The AU's mandate has been extended for three months
US Secretary of State Condoleezza Rice has accused Sudan of failing in its responsibility to protect its own citizens in the western Darfur region.

Speaking at a meeting organised on the sidelines of the UN General Assembly, Ms Rice said time was running out.

She hinted that, should Sudan continue to refuse access to UN peacekeepers, "other measures" were available.

Sudan's government vehemently opposes such a force, arguing that there is a hidden agenda to weaken the country.

"The violence in Darfur is not subsiding, it is getting worse," Ms Rice said.

"If the notion of our responsibility to protect the weakest and most powerless among us is ever to be more than an empty promise, then we must take action to save lives."

'Temporary reprieve'

The US administration has described the crisis in Darfur, in which 200,000 people may have died and more than two million people have been displaced, as genocide.

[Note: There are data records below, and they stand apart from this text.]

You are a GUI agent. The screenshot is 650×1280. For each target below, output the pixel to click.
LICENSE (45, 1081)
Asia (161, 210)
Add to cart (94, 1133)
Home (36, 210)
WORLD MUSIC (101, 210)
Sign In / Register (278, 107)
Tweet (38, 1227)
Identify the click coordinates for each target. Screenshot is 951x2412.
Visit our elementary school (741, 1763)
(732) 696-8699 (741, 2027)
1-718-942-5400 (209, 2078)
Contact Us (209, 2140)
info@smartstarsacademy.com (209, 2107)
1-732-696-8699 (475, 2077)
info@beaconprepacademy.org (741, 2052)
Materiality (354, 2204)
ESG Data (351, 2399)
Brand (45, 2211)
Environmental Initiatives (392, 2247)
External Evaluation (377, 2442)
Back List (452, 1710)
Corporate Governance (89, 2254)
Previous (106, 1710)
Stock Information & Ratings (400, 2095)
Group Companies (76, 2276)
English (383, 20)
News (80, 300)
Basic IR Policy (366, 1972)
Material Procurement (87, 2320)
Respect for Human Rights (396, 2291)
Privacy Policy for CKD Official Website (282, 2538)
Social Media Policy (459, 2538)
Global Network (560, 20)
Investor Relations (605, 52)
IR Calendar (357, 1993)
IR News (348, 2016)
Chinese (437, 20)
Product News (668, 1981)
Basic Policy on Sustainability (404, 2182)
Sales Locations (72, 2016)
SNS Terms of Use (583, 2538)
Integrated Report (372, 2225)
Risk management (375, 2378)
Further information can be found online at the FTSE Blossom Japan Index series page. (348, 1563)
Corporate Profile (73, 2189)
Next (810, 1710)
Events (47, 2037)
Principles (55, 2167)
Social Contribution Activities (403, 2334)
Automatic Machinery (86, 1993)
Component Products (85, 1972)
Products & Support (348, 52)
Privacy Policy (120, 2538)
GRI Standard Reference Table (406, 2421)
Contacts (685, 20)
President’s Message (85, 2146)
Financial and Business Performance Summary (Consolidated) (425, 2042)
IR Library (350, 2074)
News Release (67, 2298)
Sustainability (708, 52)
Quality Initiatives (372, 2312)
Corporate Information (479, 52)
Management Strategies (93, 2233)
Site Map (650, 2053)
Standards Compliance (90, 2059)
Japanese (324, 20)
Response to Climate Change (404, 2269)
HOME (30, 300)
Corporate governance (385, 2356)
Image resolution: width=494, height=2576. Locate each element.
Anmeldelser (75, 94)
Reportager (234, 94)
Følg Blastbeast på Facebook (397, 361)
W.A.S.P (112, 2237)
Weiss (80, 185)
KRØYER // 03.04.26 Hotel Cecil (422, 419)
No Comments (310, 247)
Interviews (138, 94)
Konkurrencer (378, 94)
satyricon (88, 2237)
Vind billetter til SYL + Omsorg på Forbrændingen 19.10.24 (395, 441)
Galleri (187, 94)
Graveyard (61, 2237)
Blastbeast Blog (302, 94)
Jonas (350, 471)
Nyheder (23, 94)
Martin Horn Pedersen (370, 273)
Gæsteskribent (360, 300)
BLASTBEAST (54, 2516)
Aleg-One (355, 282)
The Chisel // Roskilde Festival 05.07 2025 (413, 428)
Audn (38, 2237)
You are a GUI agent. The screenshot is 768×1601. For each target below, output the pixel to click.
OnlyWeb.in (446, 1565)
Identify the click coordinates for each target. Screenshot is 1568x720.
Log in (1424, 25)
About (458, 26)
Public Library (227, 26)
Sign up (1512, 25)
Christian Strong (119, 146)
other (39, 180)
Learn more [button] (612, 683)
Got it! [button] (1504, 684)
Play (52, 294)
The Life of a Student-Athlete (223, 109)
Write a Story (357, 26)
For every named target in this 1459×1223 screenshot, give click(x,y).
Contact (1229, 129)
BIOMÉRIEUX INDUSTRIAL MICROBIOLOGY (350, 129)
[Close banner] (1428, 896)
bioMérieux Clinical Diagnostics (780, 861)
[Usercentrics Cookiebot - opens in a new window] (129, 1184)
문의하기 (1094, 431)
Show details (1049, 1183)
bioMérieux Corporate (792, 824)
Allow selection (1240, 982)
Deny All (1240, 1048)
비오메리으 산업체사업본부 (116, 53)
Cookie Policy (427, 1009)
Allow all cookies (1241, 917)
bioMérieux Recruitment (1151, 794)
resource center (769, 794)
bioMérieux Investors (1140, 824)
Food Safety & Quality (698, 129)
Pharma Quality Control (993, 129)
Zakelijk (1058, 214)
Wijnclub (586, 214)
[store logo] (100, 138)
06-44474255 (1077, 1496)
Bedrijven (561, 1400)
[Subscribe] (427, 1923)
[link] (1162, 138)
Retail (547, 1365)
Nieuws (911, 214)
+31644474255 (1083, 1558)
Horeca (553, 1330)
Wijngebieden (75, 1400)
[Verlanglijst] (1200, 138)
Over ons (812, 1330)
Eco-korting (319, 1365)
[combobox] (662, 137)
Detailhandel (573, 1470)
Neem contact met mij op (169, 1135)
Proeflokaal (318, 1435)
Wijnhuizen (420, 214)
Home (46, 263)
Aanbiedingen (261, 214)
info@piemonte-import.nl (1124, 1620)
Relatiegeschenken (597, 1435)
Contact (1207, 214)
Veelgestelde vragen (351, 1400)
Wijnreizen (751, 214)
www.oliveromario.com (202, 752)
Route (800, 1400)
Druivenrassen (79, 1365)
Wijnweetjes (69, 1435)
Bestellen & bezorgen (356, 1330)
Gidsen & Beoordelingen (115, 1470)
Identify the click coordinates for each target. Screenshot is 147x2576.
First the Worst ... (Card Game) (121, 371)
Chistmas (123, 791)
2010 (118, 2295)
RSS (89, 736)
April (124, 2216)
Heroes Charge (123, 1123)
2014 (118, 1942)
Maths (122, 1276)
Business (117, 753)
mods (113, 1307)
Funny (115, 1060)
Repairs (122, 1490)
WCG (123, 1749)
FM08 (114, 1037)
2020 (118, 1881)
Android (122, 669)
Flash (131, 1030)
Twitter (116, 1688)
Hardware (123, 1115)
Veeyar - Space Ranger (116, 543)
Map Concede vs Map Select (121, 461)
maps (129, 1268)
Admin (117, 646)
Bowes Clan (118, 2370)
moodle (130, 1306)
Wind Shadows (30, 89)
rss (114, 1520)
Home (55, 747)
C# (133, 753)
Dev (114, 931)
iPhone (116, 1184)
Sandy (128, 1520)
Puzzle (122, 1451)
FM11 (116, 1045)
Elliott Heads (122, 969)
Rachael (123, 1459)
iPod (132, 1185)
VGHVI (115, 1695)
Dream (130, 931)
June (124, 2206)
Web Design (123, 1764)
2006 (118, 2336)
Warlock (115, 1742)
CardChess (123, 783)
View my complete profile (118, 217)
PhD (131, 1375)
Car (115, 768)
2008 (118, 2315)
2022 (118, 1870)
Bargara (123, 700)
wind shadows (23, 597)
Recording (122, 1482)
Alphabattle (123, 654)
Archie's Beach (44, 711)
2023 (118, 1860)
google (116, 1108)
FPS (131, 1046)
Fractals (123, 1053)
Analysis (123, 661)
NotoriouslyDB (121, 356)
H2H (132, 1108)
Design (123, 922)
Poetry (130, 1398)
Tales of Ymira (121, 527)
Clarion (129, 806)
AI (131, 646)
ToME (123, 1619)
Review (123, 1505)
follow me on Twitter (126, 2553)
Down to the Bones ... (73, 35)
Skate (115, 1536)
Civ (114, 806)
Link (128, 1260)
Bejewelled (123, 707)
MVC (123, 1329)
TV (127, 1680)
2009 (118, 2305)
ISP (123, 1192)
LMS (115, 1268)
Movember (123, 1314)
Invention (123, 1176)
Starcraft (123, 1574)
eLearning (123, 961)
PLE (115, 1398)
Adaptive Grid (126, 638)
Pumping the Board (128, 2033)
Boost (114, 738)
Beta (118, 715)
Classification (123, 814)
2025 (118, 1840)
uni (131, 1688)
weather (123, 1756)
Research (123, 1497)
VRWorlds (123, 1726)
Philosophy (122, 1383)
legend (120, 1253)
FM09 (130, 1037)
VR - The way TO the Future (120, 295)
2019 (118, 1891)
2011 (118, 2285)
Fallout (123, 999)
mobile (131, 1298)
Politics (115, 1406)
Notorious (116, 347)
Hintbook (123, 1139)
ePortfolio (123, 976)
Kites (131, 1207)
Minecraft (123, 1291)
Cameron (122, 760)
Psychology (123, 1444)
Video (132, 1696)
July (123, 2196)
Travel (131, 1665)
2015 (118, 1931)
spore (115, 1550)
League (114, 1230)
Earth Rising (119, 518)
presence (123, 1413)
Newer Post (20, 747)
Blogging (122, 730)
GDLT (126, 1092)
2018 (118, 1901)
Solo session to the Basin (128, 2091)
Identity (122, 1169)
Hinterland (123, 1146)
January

No one intends to appease the government of Sudan. We intend to act
Condoleezza Rice, US Secretary of State

Earlier this week, US President George W Bush named an envoy whose role will be to pressure Khartoum to allow a UN peacekeeping force into the country.

The African Union, whose 7,000 soldiers correspondents say are ill-equipped and underfunded, voted this week to extend its mandate, due to run out at the end of the September, for a further three months.

Foreign ministers of the Security Council and representatives of ten other nations agreed to step up pressure on Sudan to accept a UN force by January.

However, Ms Rice did not rule out other options.

"No one intends to appease the government of Sudan. We intend to act," she said, adding, "There are measures at the disposal of the international community should we not be able to get the agreement of Sudan."

Earlier, addressing the General Assembly, UK Foreign Secretary Margaret Beckett said that the three-month extension of the AU force could only be a temporary reprieve.

She said action was needed immediately on the political and humanitarian front, where aid groups were having increasing difficulty in delivering supplies.

Mrs Beckett also called for the active engagement and support of Asian and African countries, particularly Muslim nations.